Brooklyn Eagle (May 25, 1944)
State opens drive against vote frauds
Herlands appointed to set up permanent nonpartisan bureau
By Joseph H. Schmalacker
A sweeping drive to block ballot frauds was opened by the state today when William B. Herlands, Mayor La Guardia’s former Commissioner of Investigations, was called in by Nathaniel L. Goldstein, the Attorney General, to organize a new Election Frauds Bureau in the State Law Department.
The new bureau, authorized by the Legislature under a $50,000 appropriation, will be permanent and will be formed on nonpartisan lines, Mr. Goldstein announced.
Herlands, a former Brooklyn resident, who is now living in Manhattan, was appointed by Mr. Goldstein as the bureau’s organizer with the rank of Special Deputy Attorney General at a salary which will be at the rate of $750 a month. His assignment will be part-time and he will continue to maintain his private law offices.
Must guard sanctity of ballot
Mr. Goldstein said:
While Americans on the battlefield are fighting a war to preserve democracy, we on the home front must vigilantly guard the sanctity of the ballot so that the vote of the soldier in the field and the civilian at home may be properly protected. The right to vote for candidates of one’s own choosing, the secrecy of the ballot and an honest count of the votes cast lie at the very root of our form of government. These rights must be preserved, even though we may differ as to candidates and issues. It is more important that our elections be conducted free from fraud and according to law than that any particular candidate should win.
Mr. Goldstein said Democrats as well as Republicans would be named to staff the new bureau. The appropriation to permit the new agency to be organized was urged upon the Legislature last winter by Mr.
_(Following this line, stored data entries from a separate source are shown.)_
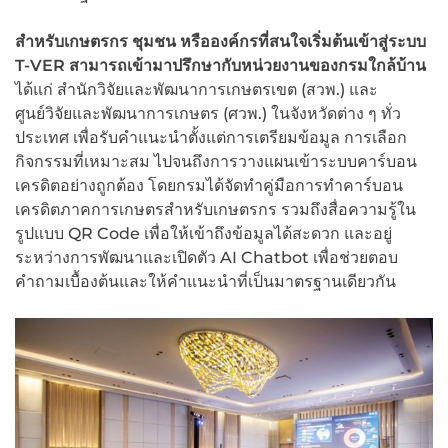
สำหรับเกษตรกร ชุมชน หรือองค์กรที่สนใจเริ่มต้นเข้าสู่ระบบ
T-VER สามารถเข้ามาปรึกษากับหน่วยงานของกรมใกล้บ้าน
ได้แก่ สำนักวิจัยและพัฒนาการเกษตรเขต (สวพ.) และ
ศูนย์วิจัยและพัฒนาการเกษตร (ศวพ.) ในจังหวัดต่าง ๆ ทั่ว
ประเทศ เพื่อรับคำแนะนำตั้งแต่การเตรียมข้อมูล การเลือก
กิจกรรมที่เหมาะสม ไปจนถึงการวางแผนเข้าระบบคาร์บอน
เครดิตอย่างถูกต้อง โดยกรมได้จัดทำคู่มือการทำคาร์บอน
เครดิตภาคการเกษตรสำหรับเกษตรกร รวมถึงสื่อความรู้ใน
รูปแบบ QR Code เพื่อให้เข้าถึงข้อมูลได้สะดวก และอยู่
ระหว่างการพัฒนาและเปิดตัว AI Chatbot เพื่อช่วยตอบ
คำถามเบื้องต้นและให้คำแนะนำที่เป็นมาตรฐานเดียวกัน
Goldstein. This was after a special report had been submitted to him by J. Edward Lumbard Jr., a special deputy who headed an investigation of election frauds last year.
The investigation was centered in Albany and other large population areas, including Brooklyn, where a spot-check last year uncovered evidence of considerable election irregularities. The Brooklyn investigation was in charge of A. David Benjamin, a special deputy.
Herlands familiar with task
Mr. Herlands, before his appointment in the La Guardia administration, was chief assistant to Governor Dewey while the latter was making his investigation of rackets in New York County. He resigned as Commissioner of Investigations March 1.
Attorney General Goldstein said Mr. Herlands was familiar with election law problems and that he and Mr. Lumbard prosecuted a number of election officials for ballot frauds committed in 1932.